So in my web scraper function, I have the below lines of code:
let portList = [9050, 9052, 9053, 9054, 9055, 9056, 9057, 9058, 9059, 9060];
let spoofPort = portList[Math.floor(Math.random()*portList.length)];
console.log("The chosen port was " + spoofPort);
const browser = await puppeteerExtra.launch({ headless: true, args: [
'--no-sandbox', '--disable-setuid-sandbox', '--proxy-server=socks5://127.0.0.1:' + spoofPort
]});
const page = await browser.newPage();
const userAgent = 'Mozilla/5.0 (X11; Linux x86_64)' +
'AppleWebKit/537.36 (KHTML, like Gecko) Chrome/64.0.3282.39 Safari/537.36';
await page.setUserAgent(userAgent);
I'm trying to rotate the IP address for each request (the function that contains this code is essentially called on each request from a client) so that I don't get blocked by the scraped website so fast.
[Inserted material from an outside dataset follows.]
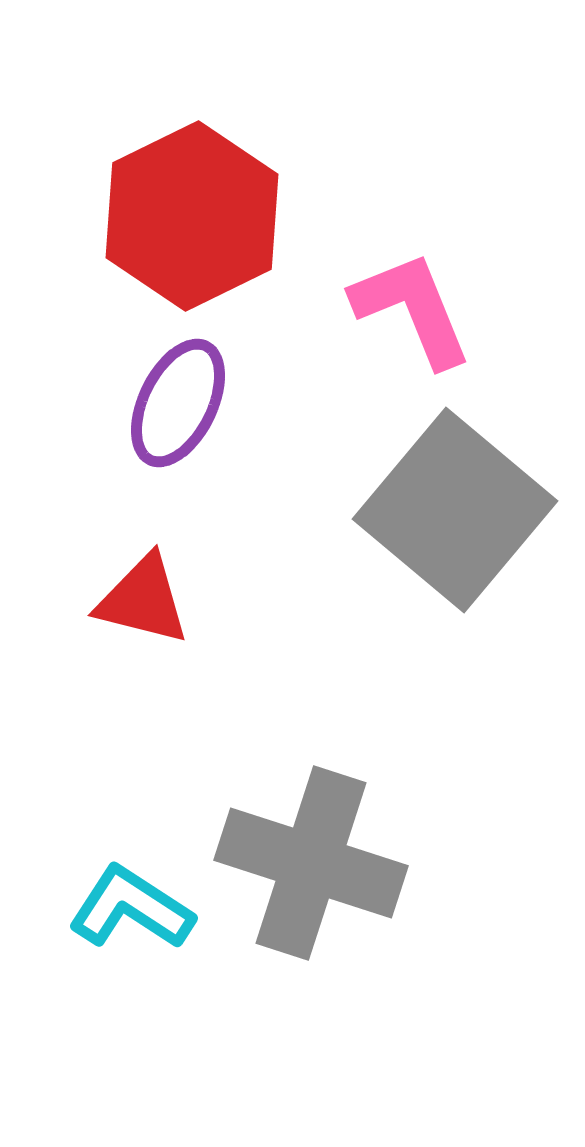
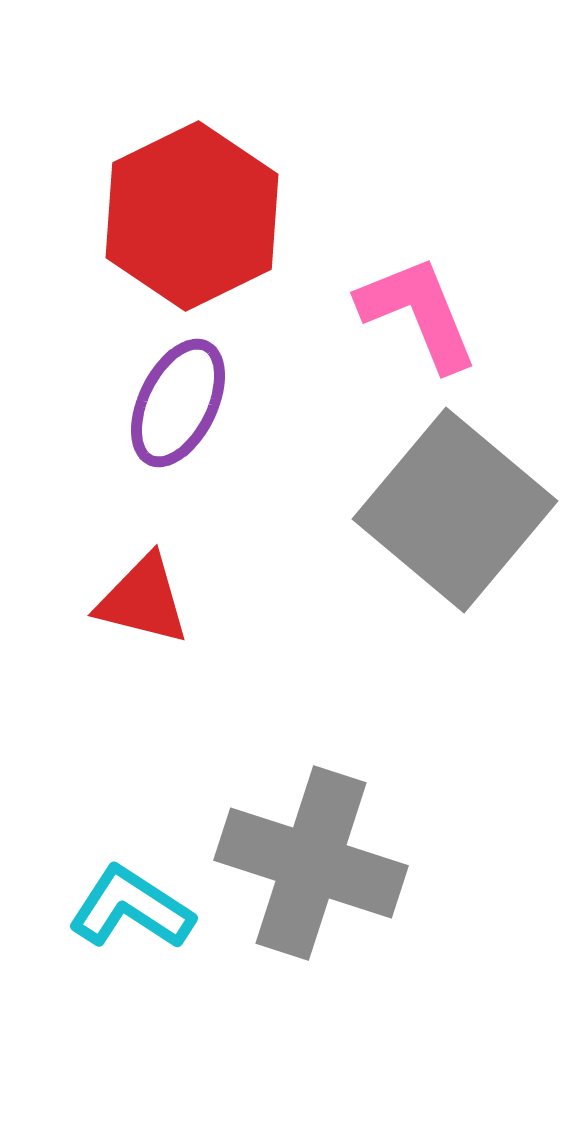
pink L-shape: moved 6 px right, 4 px down
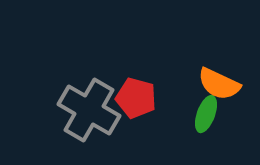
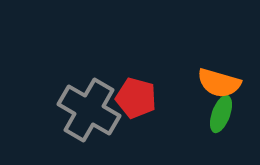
orange semicircle: moved 1 px up; rotated 9 degrees counterclockwise
green ellipse: moved 15 px right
I get the below error:
2021-05-17T12:08:19.625349+00:00 app[web.1]: The chosen port was 9050
2021-05-17T12:08:20.042016+00:00 app[web.1]: Error: net::ERR_PROXY_CONNECTION_FAILED at https://expampleDomanPlaceholder.com
2021-05-17T12:08:20.042018+00:00 app[web.1]: at navigate (/app/node_modules/puppeteer/lib/cjs/puppeteer/common/FrameManager.js:115:23)
2021-05-17T12:08:20.042018+00:00 app[web.1]: at processTicksAndRejections (internal/process/task_queues.js:93:5)
2021-05-17T12:08:20.042019+00:00 app[web.1]: at async FrameManager.navigateFrame (/app/node_modules/puppeteer/lib/cjs/puppeteer/common/FrameManager.js:90:21)
2021-05-17T12:08:20.042020+00:00 app[web.1]: at async Frame.goto (/app/node_modules/puppeteer/lib/cjs/puppeteer/common/FrameManager.js:416:16)
2021-05-17T12:08:20.042021+00:00 app[web.1]: at async Page.goto (/app/node_modules/puppeteer/lib/cjs/puppeteer/common/Page.js:819:16)
2021-05-17T12:08:20.042021+00:00 app[web.1]: at async /app/app.js:174:9
I've tried the solutions detailed in these posts, but maybe the issue is with my userAgent?:
Getting error when attempting to use proxy server in Node.js / Puppeteer
https://github.com/puppeteer/puppeteer/issues/2472
UPDATE: I tried to use this buildpack (https://github.com/iamashks/heroku-buildpack-tor-proxy.git) but it kept causing my web dyno to break (an 'H14' Error was returned, which means you have to clear the build packs and re-add them). Not sure how to proceed from here as that really seemed to be the only solution I was able to come across.